Just back from a show, so thought I would tell you that closed end version is actually NICE.  (I think the penache is WAY too big - so this is a REAL compliment).  The blue and white effect is also cool, but the kit is huge - not your fault, I just don't care much for it.

IF you happen to have a pic of the "closed end" standing up, please e-mail it to me - this COULD be my future use of the kit.

Thanks,

Ed


----------



## Randy_ (Nov 30, 2007)

> _Originally posted by R2_
> <br />Could not disagree more Randy. Perhaps if you take another look at the overall design you will see why steve has done the pen that way.



Hey Russ:  I did take another look at the pen after my first post and realized that some of what I suggested was a little off target.  It did escape me, originally, that the pattern was a single pattern carried through the full length of the pen rather than be restricted to each of the two individual parts.  I had intended to revise my original comment; but got interrupted and never got back too it.  Nonetheless, I stand by my original comment that the one white piece is too large and detracts from the visual balance of the pen.

Steven:  These little mechanical conundrums are fascinating to me.  I did a little math work on your design and an Autocad drawing to see what would fit the Panache and was totally frustrated as nothing would work.  I just reread your original post and discovered that you were incrementing in 1/2 mm steps.  I was doing my calculations in 1 mm increments.[!]  I'm going to go back and redo the work and see what kind of solution develops.  There has to be a way to make this work.  

Just to make sure I fully understand your pattern, could you conform a couple of things for me.

1.  Do you recall how much you shaved off the cap tube.

2.  Do you recall the approximate length of the one long white piece that got this discussion started?          

3.  The thinest layer is 1mm thick and each layer increases by 0.5mm.  There are 14 layers of each color and the thickest layer would be 7.5mm excepting the bigger white one.

When I have a satisfactory solution, I will pass it along to you in case you decide to make another one......which I think would be a fine thing to do since it is such a good looking pen.


----------



## YoYoSpin (Nov 30, 2007)

The blue and ivory one has got to be in the top ten pens I've ever seen on this site...extremely well done!


----------



## Chuck Key (Nov 30, 2007)

> _Originally posted by YoYoSpin_
> <br />The blue and ivory one has got to be in the top ten pens I've ever seen on this site...extremely well done!



Exactly, and I am sure Steven has moved on to something even more spectacular.

Chuckie


----------



## ahoiberg (Nov 30, 2007)

skip, you da man.

i agree with chris that you're one of the top pen makers on here. are you in the guild yet?

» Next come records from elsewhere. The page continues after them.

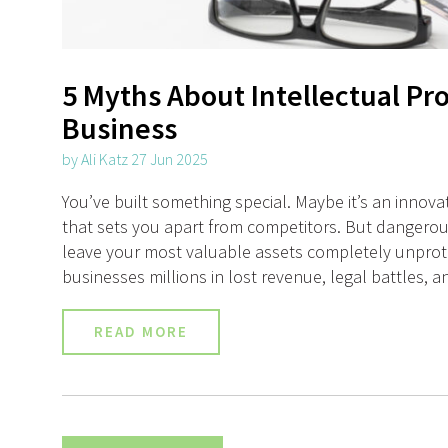
5 Myths About Intellectual Pr
Business
by Ali Katz 27 Jun 2025
You’ve built something special. Maybe it’s an innova
that sets you apart from competitors. But dangerou
leave your most valuable assets completely unprote
businesses millions in lost revenue, legal battles, a
READ MORE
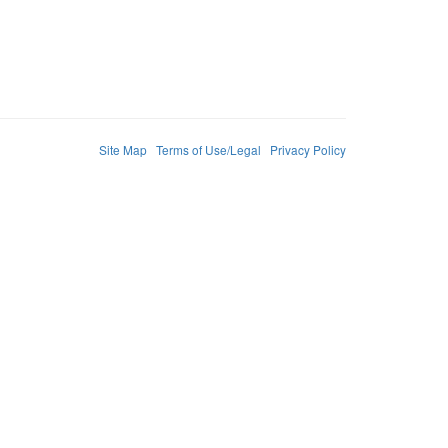
Site Map
Terms of Use/Legal
Privacy Policy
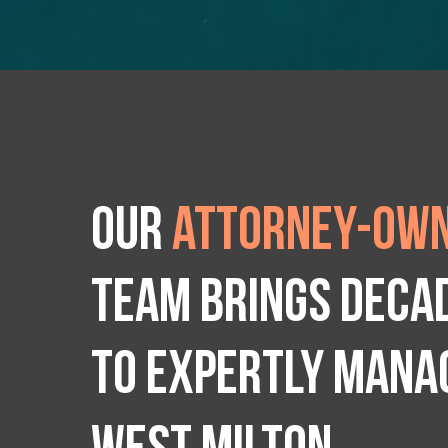
Our
attorney-own
team brings deca
to expertly manag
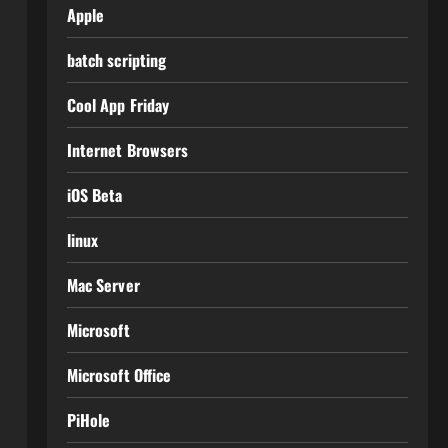
Apple
batch scripting
Cool App Friday
Internet Browsers
iOS Beta
linux
Mac Server
Microsoft
Microsoft Office
PiHole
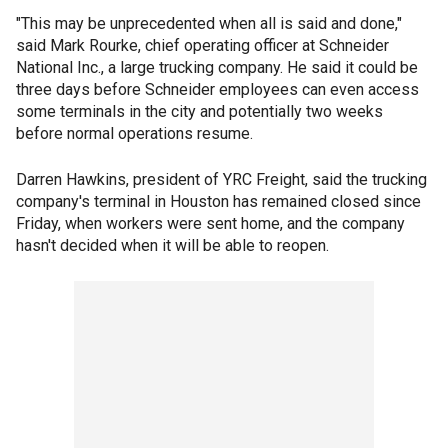
"This may be unprecedented when all is said and done,"
said Mark Rourke, chief operating officer at Schneider
National Inc., a large trucking company. He said it could be
three days before Schneider employees can even access
some terminals in the city and potentially two weeks
before normal operations resume.
Darren Hawkins, president of YRC Freight, said the trucking
company's terminal in Houston has remained closed since
Friday, when workers were sent home, and the company
hasn't decided when it will be able to reopen.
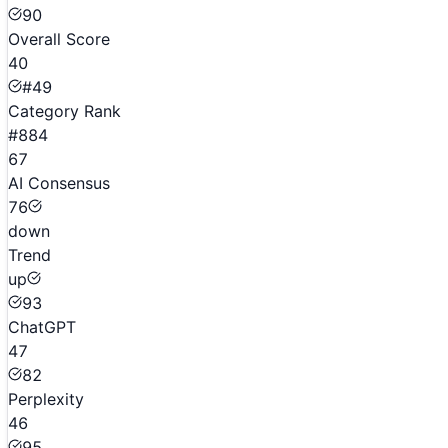
90
Overall Score
40
#49
Category Rank
#884
67
AI Consensus
76
down
Trend
up
93
ChatGPT
47
82
Perplexity
46
95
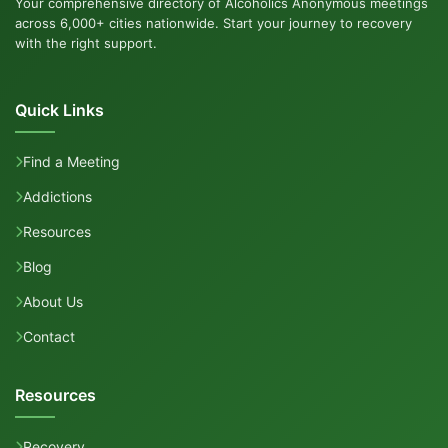
Your comprehensive directory of Alcoholics Anonymous meetings
across 6,000+ cities nationwide. Start your journey to recovery
with the right support.
Quick Links
Find a Meeting
Addictions
Resources
Blog
About Us
Contact
Resources
Recovery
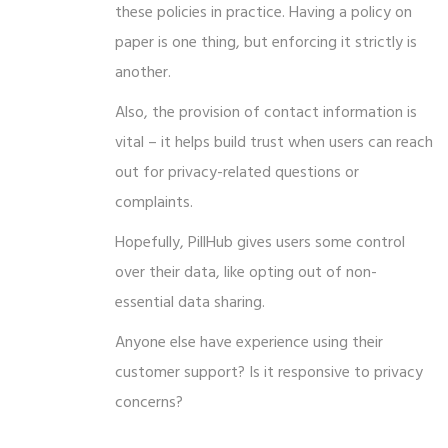
these policies in practice. Having a policy on
paper is one thing, but enforcing it strictly is
another.
Also, the provision of contact information is
vital – it helps build trust when users can reach
out for privacy-related questions or
complaints.
Hopefully, PillHub gives users some control
over their data, like opting out of non-
essential data sharing.
Anyone else have experience using their
customer support? Is it responsive to privacy
concerns?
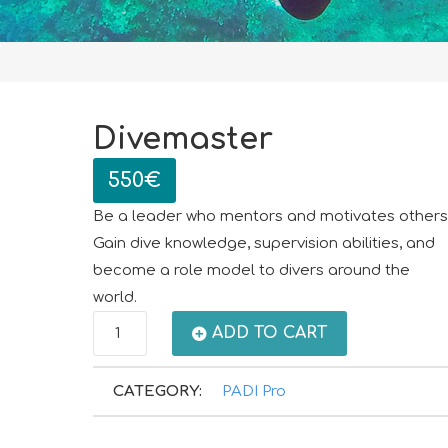
Divemaster
550
€
Be a leader who mentors and motivates others
Gain dive knowledge, supervision abilities, and
become a role model to divers around the
world.
Divemaster
ADD TO CART
quantity
CATEGORY:
PADI Pro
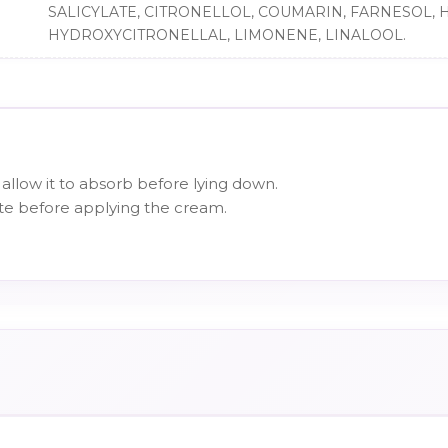
SALICYLATE, CITRONELLOL, COUMARIN, FARNESOL, 
HYDROXYCITRONELLAL, LIMONENE, LINALOOL.
allow it to absorb before lying down.
te before applying the cream.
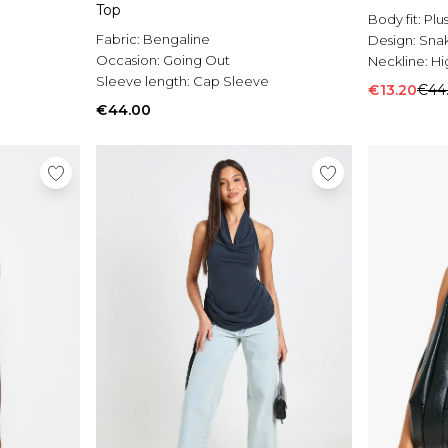
Top
Body fit:
Plu
Fabric:
Bengaline
Design:
Sna
Occasion:
Going Out
Neckline:
Hi
Sleeve length:
Cap Sleeve
€13.20
€44
€44.00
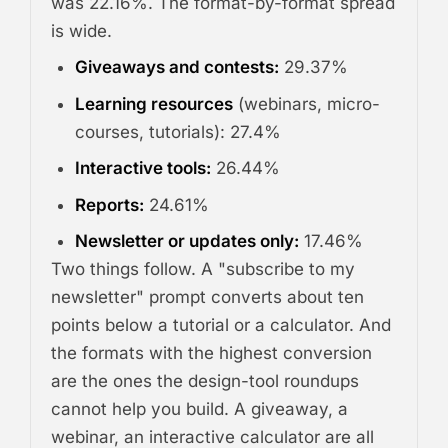
was 22.16%. The format-by-format spread
is wide.
Giveaways and contests:
29.37%
Learning resources
(webinars, micro-
courses, tutorials): 27.4%
Interactive tools:
26.44%
Reports:
24.61%
Newsletter or updates only:
17.46%
Two things follow. A "subscribe to my
newsletter" prompt converts about ten
points below a tutorial or a calculator. And
the formats with the highest conversion
are the ones the design-tool roundups
cannot help you build. A giveaway, a
webinar, an interactive calculator are all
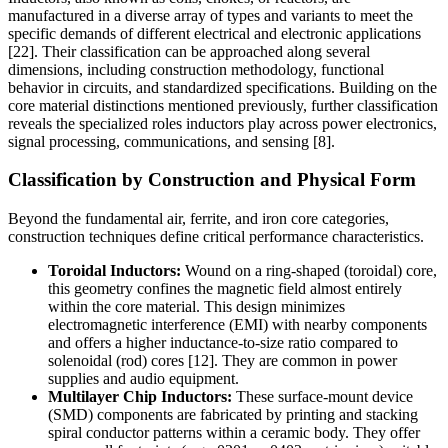
manufactured in a diverse array of types and variants to meet the
specific demands of different electrical and electronic applications
[22]. Their classification can be approached along several
dimensions, including construction methodology, functional
behavior in circuits, and standardized specifications. Building on the
core material distinctions mentioned previously, further classification
reveals the specialized roles inductors play across power electronics,
signal processing, communications, and sensing [8].
Classification by Construction and Physical Form
Beyond the fundamental air, ferrite, and iron core categories,
construction techniques define critical performance characteristics.
Toroidal Inductors:
Wound on a ring-shaped (toroidal) core,
this geometry confines the magnetic field almost entirely
within the core material. This design minimizes
electromagnetic interference (EMI) with nearby components
and offers a higher inductance-to-size ratio compared to
solenoidal (rod) cores [12]. They are common in power
supplies and audio equipment.
Multilayer Chip Inductors:
These surface-mount device
(SMD) components are fabricated by printing and stacking
spiral conductor patterns within a ceramic body. They offer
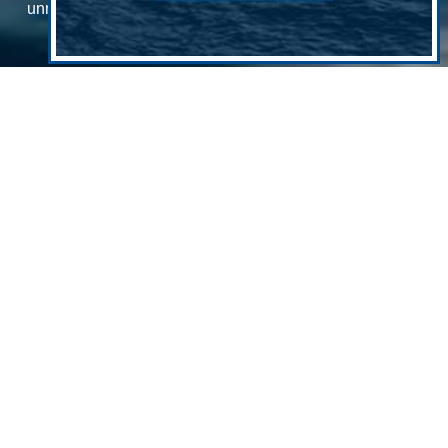
unmanned systems will detect and respond to abnormal
maritime behavior
By Edward Lundquist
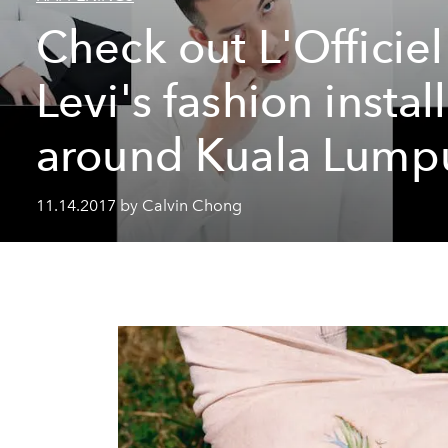
Check out L'Officiel
Levi's fashion instal
around Kuala Lump
11.14.2017 by Calvin Chong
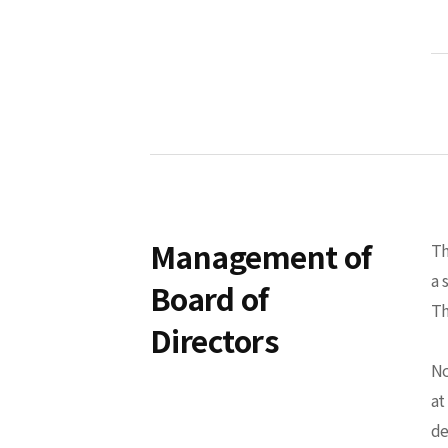
Management of
Th
a 
Board of
Th
Directors
No
at
de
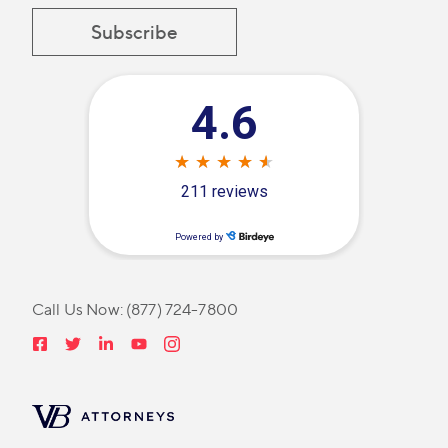
Call Us Now:
(877) 724-7800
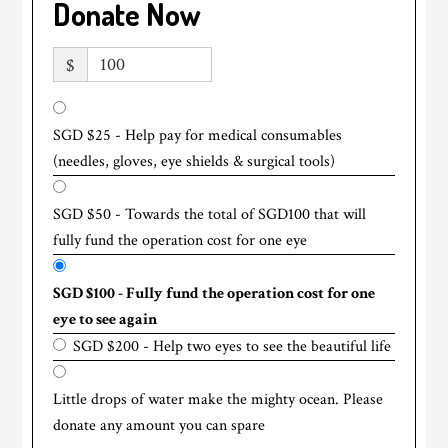
Donate Now
$
SGD $25 - Help pay for medical consumables
(needles, gloves, eye shields & surgical tools)
SGD $50 - Towards the total of SGD100 that will
fully fund the operation cost for one eye
SGD $100 - Fully fund the operation cost for one
eye to see again
SGD $200 - Help two eyes to see the beautiful life
Little drops of water make the mighty ocean. Please
donate any amount you can spare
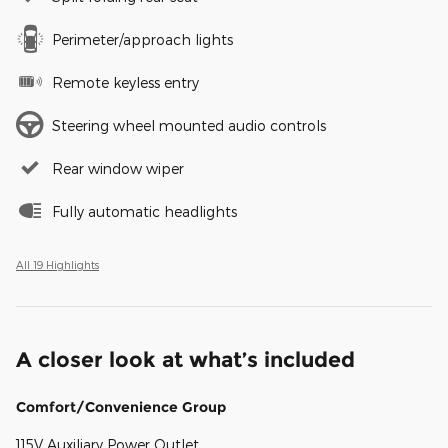
Perimeter/approach lights
Remote keyless entry
Steering wheel mounted audio controls
Rear window wiper
Fully automatic headlights
All 19 Highlights
A closer look at what’s included
Comfort/Convenience Group
115V Auxiliary Power Outlet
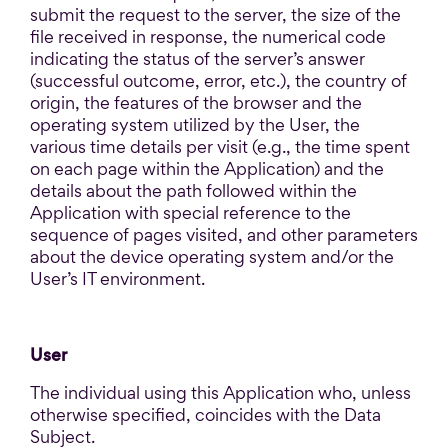
submit the request to the server, the size of the
file received in response, the numerical code
indicating the status of the server’s answer
(successful outcome, error, etc.), the country of
origin, the features of the browser and the
operating system utilized by the User, the
various time details per visit (e.g., the time spent
on each page within the Application) and the
details about the path followed within the
Application with special reference to the
sequence of pages visited, and other parameters
about the device operating system and/or the
User’s IT environment.
User
The individual using this Application who, unless
otherwise specified, coincides with the Data
Subject.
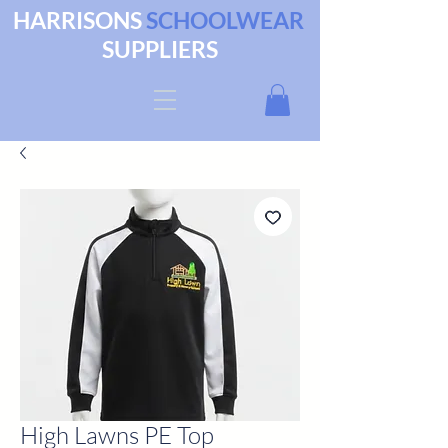
HARRISONS
SCHOOLWEAR
SUPPLIERS
High Lawns PE Top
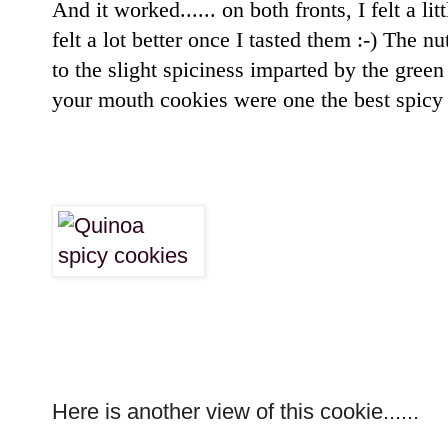
And it worked...... on both fronts, I felt a li
felt a lot better once I tasted them :-) The n
to the slight spiciness imparted by the gree
your mouth cookies were one the best spicy 
Here is another view of this cookie......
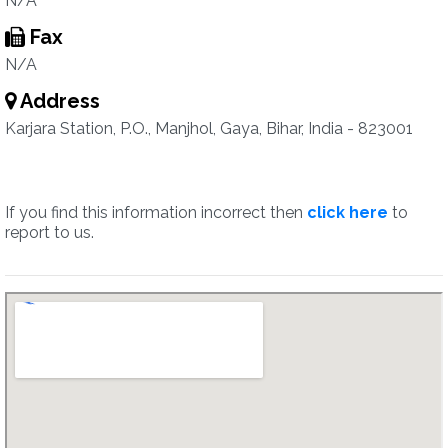
N/A
Fax
N/A
Address
Karjara Station, P.O., Manjhol, Gaya, Bihar, India - 823001
If you find this information incorrect then
click here
to
report to us.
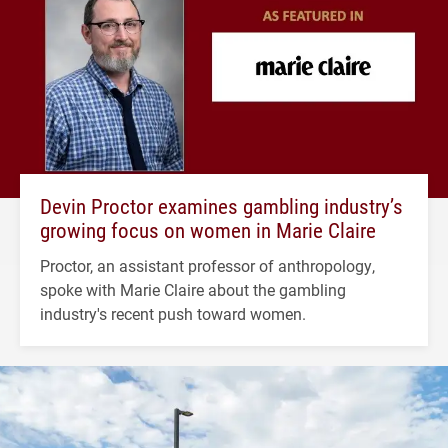
Devin Proctor examines gambling industry’s
growing focus on women in Marie Claire
Proctor, an assistant professor of anthropology,
spoke with Marie Claire about the gambling
industry's recent push toward women.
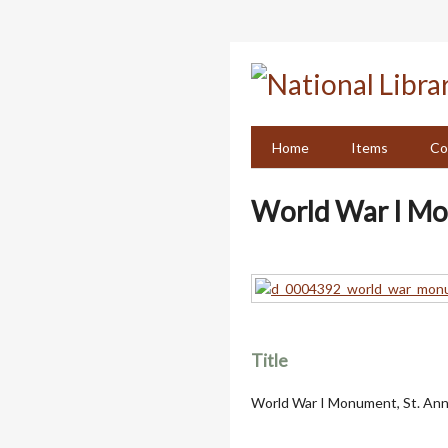
Skip
to
main
content
Home
Items
Co
World War I Mo
Title
World War I Monument, St. An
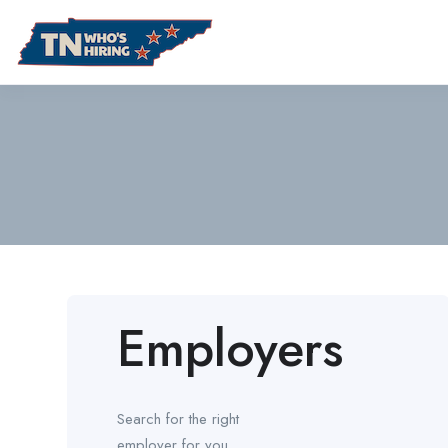
Employers
Search for the right
employer for you.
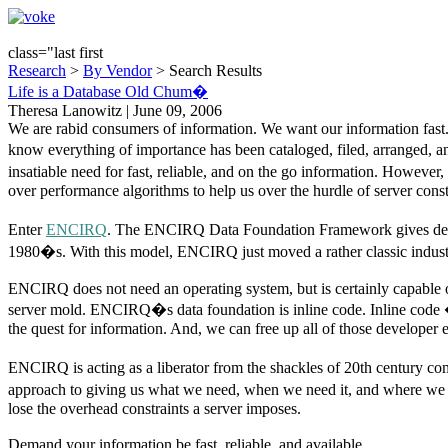
class="last first
Research
>
By Vendor
> Search Results
Life is a Database Old Chum�
Theresa Lanowitz | June 09, 2006
We are rabid consumers of information. We want our information fas
know everything of importance has been cataloged, filed, arranged, an
insatiable need for fast, reliable, and on the go information. Howeve
over performance algorithms to help us over the hurdle of server const
Enter
ENCIRQ
. The ENCIRQ Data Foundation Framework gives develop
1980�s. With this model, ENCIRQ just moved a rather classic industr
ENCIRQ does not need an operating system, but is certainly capable o
server mold. ENCIRQ�s data foundation is inline code. Inline code � t
the quest for information. And, we can free up all of those developer 
ENCIRQ is acting as a liberator from the shackles of 20th century co
approach to giving us what we need, when we need it, and where we need
lose the overhead constraints a server imposes.
Demand your information be fast, reliable, and available.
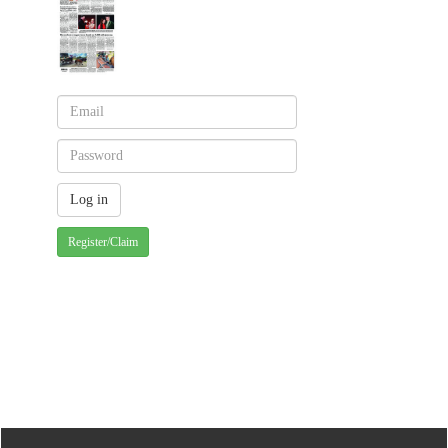
Register/Claim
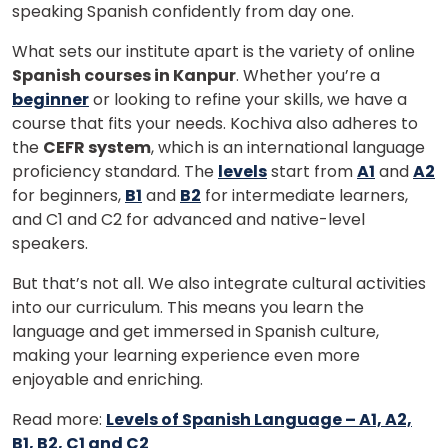
speaking Spanish confidently from day one.
What sets our institute apart is the variety of online
Spanish courses in Kanpur
. Whether you’re a
beginner
or looking to refine your skills, we have a
course that fits your needs. Kochiva also adheres to
the
CEFR system
, which is an international language
proficiency standard. The
levels
start from
A1
and
A2
for beginners,
B1
and
B2
for intermediate learners,
and C1 and C2 for advanced and native-level
speakers.
But that’s not all. We also integrate cultural activities
into our curriculum. This means you learn the
language and get immersed in Spanish culture,
making your learning experience even more
enjoyable and enriching.
Read more:
Levels of Spanish Language – A1, A2,
B1, B2, C1 and C2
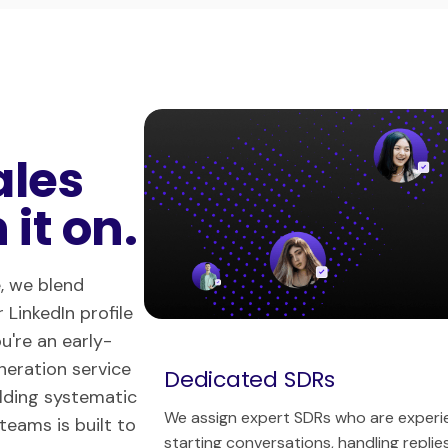
ales
it on.
, we blend
 LinkedIn profile
u're an early-
eneration service
Dedicated SDRs
ilding systematic
We assign expert SDRs who are experien
teams is built to
starting conversations, handling repli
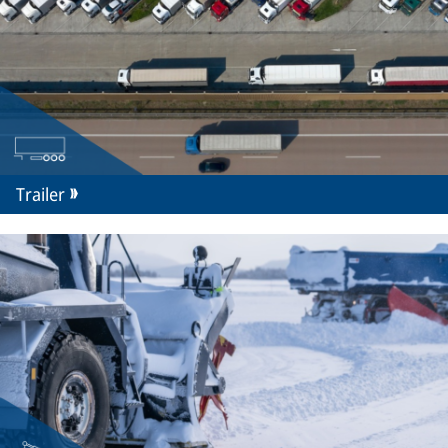
Trailer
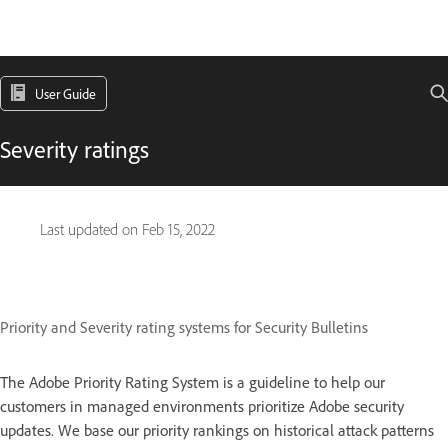
User Guide
Severity ratings
Last updated on
Feb 15, 2022
Priority and Severity rating systems for Security Bulletins
The Adobe Priority Rating System is a guideline to help our
customers in managed environments prioritize Adobe security
updates. We base our priority rankings on historical attack patterns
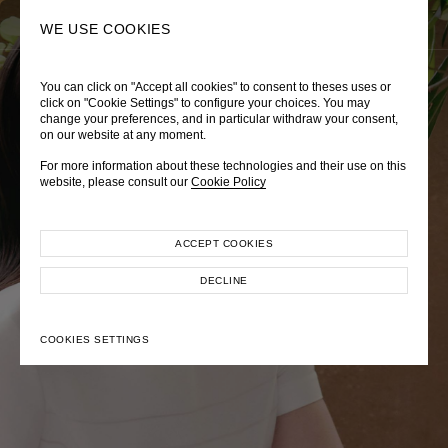
0
SEARCH
WE USE COOKIES
You can click on "Accept all cookies" to consent to theses uses or
LADY DIANA
TRÈS CHÉRIE
ZEPHYRUS ODYSSEY
click on "Cookie Settings" to configure your choices. You may
change your preferences, and in particular withdraw your consent,
Autumn Winter 2026
Pre-Fall 2026
Spring-Summer 2026
on our website at any moment.
For more information about these technologies and their use on this
website, please consult our
Cookie Policy
ACCEPT COOKIES
EXPLORE COLLECTION
EXPLORE COLLECTION
EXPLORE COLLECTION
DECLINE
COOKIES SETTINGS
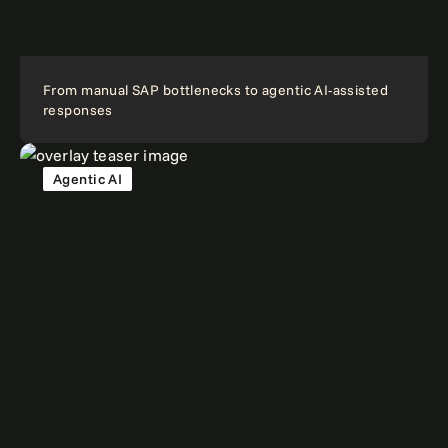
From manual SAP bottlenecks to agentic AI-assisted
responses
Agentic AI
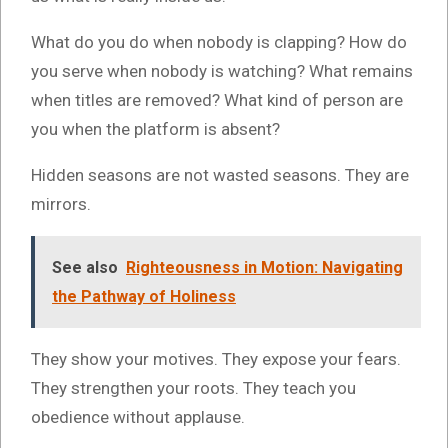
What do you do when nobody is clapping? How do
you serve when nobody is watching? What remains
when titles are removed? What kind of person are
you when the platform is absent?
Hidden seasons are not wasted seasons. They are
mirrors.
See also
Righteousness in Motion: Navigating
the Pathway of Holiness
They show your motives. They expose your fears.
They strengthen your roots. They teach you
obedience without applause.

anyhow, the pens both look great. your wife had a great idea there.


----------



## Jarheaded (Dec 2, 2007)

Don't let your wife see this...... Maybe you should listen to her about designs, she has a great eye for what works. I would probably sit down and let her ramble for a little bit about what she likes and then put her thoughts to lathe. In other words, I really like your wifes design.


----------



## PR_Princess (Dec 4, 2007)

Skippy. I am sorry that I missed posting on these simply wonderfully designed and executed pens (Out of town/shows etc). They are truly gorgeous. My compliments!![][][]

However Skippy, shame on you!!  You have been holding out on all of us!! Where is this wife person of yours, and why is she not on the site??? [!]  Seems like she could give us all a bit of run for our money.  No fair keeping her all to yourself now. Cat's out of the bag!! [:0][:0][:0][:0] 

(Besides, I would enjoy more female company - just think of the fun we could have taking about all you fellas!!!! [:X][][][])


----------